Certains sont sérieux, les sourcils froncés comme s'ils étaient confrontés à une grande question. D'autres sont calmes, les lèvres ouvrent un sourire espiègle. Certains lèvent les yeux, d'autres baissent la tête, joignent les mains, d'autres appuient les mains sur les genoux; certains semblent expliquer, d'autres ressemblent à des personnes qui viennent de traverser une vie pleine de difficultés, ne voulant plus que s'asseoir en silence. Les anciens artisans sculptaient des corps très réels: épaules, poitrine, rides, muscles, abdomen, lèvres et yeux expressifs. Les touristes peuvent reconnaître dans leurs yeux leur propre réflexion, dans leur visage austère des difficultés de la vie, dans leur sourire un peu humoristique obtenu après de nombreuses expériences.



Le temps est également devenu une partie des statues. La peinture et le rouge à lèvres se sont détachées, la couleur est devenue argentée, des fissures et des écailles sont apparues sur le corps. Mais cette dégradation n'a pas fait perdre à la statue sa beauté.
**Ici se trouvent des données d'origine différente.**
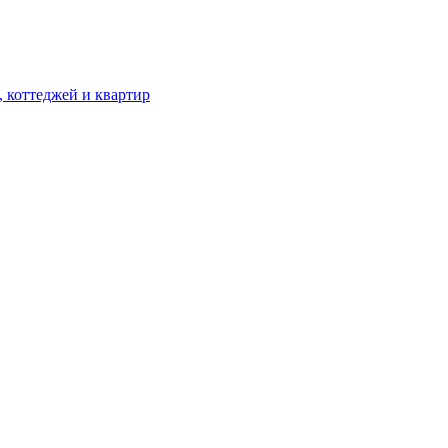
, коттеджей и квартир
Au contraire, elle a rendu les visages plus pleins de vitalité, comme si le temps n'avait pas seulement érodé le bois, mais avait également écrit une couche d'histoire sur eux.
Dans la lumière étroite qui traverse les fenêtres et le toit de la pagode, les statues apparaissent et disparaissent. Les zones claires et sombres rendent les visages parfois proches, parfois lointains; parfois regardant directement la personne en face, parfois plongeant dans un monde privé. Debout devant eux, le spectateur sent que chaque ligne de bois et de pierre semble respirer, apportant la chaleur des vies qui ont autrefois existé.
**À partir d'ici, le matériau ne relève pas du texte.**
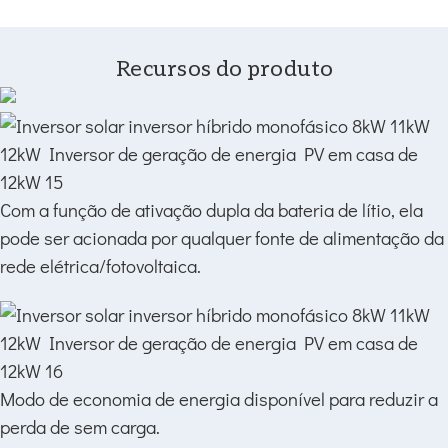
Recursos do produto
Com a função de ativação dupla da bateria de lítio, ela
pode ser acionada por qualquer fonte de alimentação da
rede elétrica/fotovoltaica.
Modo de economia de energia disponível para reduzir a
perda de sem carga.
C'est peut-être le pouvoir particulier de l'art traditionnel vietnamien de la sculpture sur bois, ramenant le sacré très près de la vie. Les statues n'ont pas une beauté froide et parfaite, elles ont des défauts, des traits féroces, humoristiques et des traces du temps. Mais c'est précisément dans cette imperfection que les gens se reconnaissent.

En quittant le temple, ces visages restent dans la mémoire. Non pas comme la statue immobile du passé, mais comme des personnes qui racontent silencieusement une histoire sans mots lorsque la vie est pleine de souffrance et de changements, mais les gens peuvent toujours tout traverser avec lucidité, tolérance et un peu de calme.


Des centaines d'années se sont écoulées, les statues sont toujours assises dans l'ombre silencieuse du bois. La peinture peut se faner, le bois peut s'user, mais ces visages semblent toujours avoir la capacité de regarder les gens d'aujourd'hui et de voir à travers les choses que nous ne reconnaissons parfois pas en nous-mêmes.


(La série de photos a été réalisée en août 2026).